Чемодан раскрыли, обыскали, все проверили, моими больничными шмотками не заинтересовались, но на дне нашли «Чонкина», книгу, которую я брал в больницу, чтобы пересмотреть кое-какие главы. Увидев книгу, таможенник сразу ее схватил и посмотрел выходные данные.
– Парижская книжечка? – спросил он уважительно.
– Да, да, парижская, – сказал я. – А что?
– Придется конфисковать, – вздохнул таможенник.
– Ка-ак конфисковать?! – заорал я. – Как это конфисковать?
– Ну а что же делать? – сказал таможенник. – Посудите сами, разве мы можем пропускать такие книги?
– Но почему же нет? Ведь у вас перестройка, гласность.

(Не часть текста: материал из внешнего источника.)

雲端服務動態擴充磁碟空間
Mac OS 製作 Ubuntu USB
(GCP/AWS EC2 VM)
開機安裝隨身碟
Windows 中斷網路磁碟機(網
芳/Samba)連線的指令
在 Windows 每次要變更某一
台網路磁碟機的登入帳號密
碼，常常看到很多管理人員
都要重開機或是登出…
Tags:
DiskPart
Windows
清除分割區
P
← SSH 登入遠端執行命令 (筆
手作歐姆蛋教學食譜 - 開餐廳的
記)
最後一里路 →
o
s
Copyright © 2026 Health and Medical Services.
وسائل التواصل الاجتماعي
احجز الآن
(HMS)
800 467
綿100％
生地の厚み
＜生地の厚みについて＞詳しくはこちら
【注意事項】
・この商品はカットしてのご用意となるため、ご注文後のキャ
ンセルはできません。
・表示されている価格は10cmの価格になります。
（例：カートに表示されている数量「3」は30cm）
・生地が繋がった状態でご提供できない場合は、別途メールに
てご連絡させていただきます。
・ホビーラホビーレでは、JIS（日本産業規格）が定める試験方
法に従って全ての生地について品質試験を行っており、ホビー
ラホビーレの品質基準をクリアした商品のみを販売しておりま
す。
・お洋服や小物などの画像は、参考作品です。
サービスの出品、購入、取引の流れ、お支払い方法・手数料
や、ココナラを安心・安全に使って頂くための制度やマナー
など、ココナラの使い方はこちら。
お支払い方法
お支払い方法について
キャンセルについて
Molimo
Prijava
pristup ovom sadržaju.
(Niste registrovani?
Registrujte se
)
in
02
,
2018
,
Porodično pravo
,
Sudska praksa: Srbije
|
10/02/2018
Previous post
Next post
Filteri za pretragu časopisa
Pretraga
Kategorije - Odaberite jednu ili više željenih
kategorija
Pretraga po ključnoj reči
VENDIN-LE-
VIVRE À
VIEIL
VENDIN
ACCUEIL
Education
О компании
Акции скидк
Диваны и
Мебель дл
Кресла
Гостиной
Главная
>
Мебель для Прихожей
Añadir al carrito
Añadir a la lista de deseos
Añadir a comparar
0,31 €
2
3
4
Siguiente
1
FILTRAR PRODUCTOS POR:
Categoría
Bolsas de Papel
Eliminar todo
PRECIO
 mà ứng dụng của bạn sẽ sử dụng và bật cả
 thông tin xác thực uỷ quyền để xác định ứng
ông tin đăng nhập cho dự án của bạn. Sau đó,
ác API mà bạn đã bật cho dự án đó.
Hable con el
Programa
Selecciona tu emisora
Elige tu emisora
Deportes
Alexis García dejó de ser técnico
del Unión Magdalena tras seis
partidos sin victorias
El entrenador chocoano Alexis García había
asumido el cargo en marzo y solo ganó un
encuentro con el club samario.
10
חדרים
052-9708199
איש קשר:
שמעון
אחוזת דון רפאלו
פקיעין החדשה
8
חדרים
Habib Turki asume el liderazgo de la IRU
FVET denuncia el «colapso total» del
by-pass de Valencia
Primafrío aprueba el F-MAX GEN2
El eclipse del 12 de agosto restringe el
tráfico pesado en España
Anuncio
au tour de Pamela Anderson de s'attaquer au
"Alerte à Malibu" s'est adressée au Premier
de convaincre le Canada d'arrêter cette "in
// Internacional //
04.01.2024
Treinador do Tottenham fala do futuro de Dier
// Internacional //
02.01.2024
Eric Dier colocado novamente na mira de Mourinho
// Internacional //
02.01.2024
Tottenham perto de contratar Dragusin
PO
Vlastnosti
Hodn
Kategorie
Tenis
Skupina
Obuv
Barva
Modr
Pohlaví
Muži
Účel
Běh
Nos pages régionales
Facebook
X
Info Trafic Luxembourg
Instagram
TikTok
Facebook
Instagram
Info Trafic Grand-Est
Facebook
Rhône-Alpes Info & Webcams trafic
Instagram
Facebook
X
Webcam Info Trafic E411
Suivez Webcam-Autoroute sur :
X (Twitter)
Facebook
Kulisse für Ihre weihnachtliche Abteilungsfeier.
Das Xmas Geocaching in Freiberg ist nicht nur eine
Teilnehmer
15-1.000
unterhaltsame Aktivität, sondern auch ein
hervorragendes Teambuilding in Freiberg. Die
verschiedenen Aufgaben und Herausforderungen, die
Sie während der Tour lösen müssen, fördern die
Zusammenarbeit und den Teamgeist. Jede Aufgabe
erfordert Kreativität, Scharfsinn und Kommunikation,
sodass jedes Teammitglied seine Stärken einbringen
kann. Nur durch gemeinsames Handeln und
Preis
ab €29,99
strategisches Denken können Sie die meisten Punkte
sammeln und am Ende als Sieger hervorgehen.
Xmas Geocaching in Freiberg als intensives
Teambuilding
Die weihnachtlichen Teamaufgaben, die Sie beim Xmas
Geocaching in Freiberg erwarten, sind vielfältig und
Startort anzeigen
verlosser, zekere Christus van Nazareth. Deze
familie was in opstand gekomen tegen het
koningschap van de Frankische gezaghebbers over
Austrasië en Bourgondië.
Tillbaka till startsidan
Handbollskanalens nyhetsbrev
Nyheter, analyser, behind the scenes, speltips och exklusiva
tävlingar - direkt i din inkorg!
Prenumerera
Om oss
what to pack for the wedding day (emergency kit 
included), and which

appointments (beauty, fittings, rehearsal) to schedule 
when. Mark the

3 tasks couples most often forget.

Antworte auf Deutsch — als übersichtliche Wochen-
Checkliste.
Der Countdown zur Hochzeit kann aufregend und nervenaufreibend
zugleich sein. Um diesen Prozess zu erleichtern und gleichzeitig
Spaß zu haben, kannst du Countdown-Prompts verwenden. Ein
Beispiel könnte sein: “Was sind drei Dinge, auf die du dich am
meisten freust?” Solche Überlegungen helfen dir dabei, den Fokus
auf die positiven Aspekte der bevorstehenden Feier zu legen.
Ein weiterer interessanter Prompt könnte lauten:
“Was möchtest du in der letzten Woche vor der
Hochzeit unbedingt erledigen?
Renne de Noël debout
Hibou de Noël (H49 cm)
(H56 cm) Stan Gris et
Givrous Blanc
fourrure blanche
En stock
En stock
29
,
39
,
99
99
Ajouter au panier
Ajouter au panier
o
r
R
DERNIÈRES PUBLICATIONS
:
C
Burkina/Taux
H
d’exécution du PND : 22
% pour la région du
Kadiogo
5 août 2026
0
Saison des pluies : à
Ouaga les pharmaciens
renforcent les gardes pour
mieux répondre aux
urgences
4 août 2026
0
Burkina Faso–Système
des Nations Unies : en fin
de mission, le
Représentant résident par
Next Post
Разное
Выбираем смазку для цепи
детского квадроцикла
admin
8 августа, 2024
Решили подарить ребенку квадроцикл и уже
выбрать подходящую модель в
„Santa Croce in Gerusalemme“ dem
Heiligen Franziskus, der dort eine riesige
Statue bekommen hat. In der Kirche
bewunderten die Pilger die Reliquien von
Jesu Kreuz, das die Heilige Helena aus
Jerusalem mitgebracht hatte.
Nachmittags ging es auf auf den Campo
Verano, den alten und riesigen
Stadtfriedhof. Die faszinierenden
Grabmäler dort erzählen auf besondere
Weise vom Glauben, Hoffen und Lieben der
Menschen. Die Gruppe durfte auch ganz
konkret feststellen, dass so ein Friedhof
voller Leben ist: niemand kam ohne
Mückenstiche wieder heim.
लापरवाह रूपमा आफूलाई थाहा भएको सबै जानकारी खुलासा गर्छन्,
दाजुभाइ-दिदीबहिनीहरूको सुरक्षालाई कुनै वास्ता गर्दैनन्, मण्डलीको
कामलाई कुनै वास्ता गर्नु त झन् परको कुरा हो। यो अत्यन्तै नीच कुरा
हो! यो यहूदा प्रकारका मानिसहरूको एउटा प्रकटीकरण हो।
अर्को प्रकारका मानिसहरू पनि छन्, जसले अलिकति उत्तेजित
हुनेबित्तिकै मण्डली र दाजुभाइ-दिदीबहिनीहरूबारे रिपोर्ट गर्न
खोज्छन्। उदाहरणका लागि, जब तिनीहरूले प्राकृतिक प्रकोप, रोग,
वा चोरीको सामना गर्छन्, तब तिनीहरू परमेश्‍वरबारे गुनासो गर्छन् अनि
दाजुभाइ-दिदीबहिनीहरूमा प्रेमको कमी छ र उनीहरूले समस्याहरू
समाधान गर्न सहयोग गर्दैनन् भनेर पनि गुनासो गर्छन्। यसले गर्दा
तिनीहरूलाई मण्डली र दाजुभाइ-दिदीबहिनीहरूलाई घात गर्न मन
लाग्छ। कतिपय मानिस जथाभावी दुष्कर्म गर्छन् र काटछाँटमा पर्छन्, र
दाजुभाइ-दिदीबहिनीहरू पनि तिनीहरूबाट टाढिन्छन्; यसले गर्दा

Я не понял, что он ответил, и вообще мне стало не до него, потому что увидел себя на остановке автобуса, где возникли мои мама и папа, мама молодая в темном платье и в берете, слегка заломленном на левое ухо. Губы у нее были чуть-чуть накрашены, она это сделала для меня, я в детстве ее всегда просил красить губы. Чего папа, конечно, не одобрял. Впрочем, сейчас ему было, пожалуй, не до того. Он стоял передо мной в старой телогрейке, грязных ватных брюках и рыжих сбитых бутсах без шнурков. Странно усмехаясь, он спросил: «Мальчик, как тебя зовут?» Я сказал, что меня зовут Вова, но мальчиком я был очень, очень давно, в какой-то прошедшей жизни, и вообще неизвестно, был ли то действительно я. Тут подошла ко мне маленькая девочка в шелковом таджикском платье, это была Галя Салибаева. Когда она приближалась, из-за всех углов выскочили отвратительные мальчишки и стали кричать: «Тили-тили тесто, жених и невеста». Я очень рассердился, стал топать на мальчишек и гнать их прочь. «Не сердись на них, – сказала Галя. – Тем более что они глупости говорят. Ты мне не жених и я тебе не невеста, я вышла замуж за прокурора». Мне это сообщение показалось одновременно и неприятным, и смешным, потому что представить себе Галю, вышедшей замуж за прокурора, было никак невозможно, но смеяться было некогда, потому что появились и стали ко мне подходить с поздравлениями Элиза Барская, Антон Рыбников, Валя Петрухин, каменщик Григорий и Зиновий Матвеевич Мыркин, который предложил мне прочесть стихи. Я собирался прочесть стихотворение «Море», но мое внимание отвлек мальчик лет четырнадцати или даже меньше в форменной синей шинели с буквами «РУ-8» на петлицах. Шинель была потерта, хлястик оторван, рукав в известке, под глазом синяк и губа разбита.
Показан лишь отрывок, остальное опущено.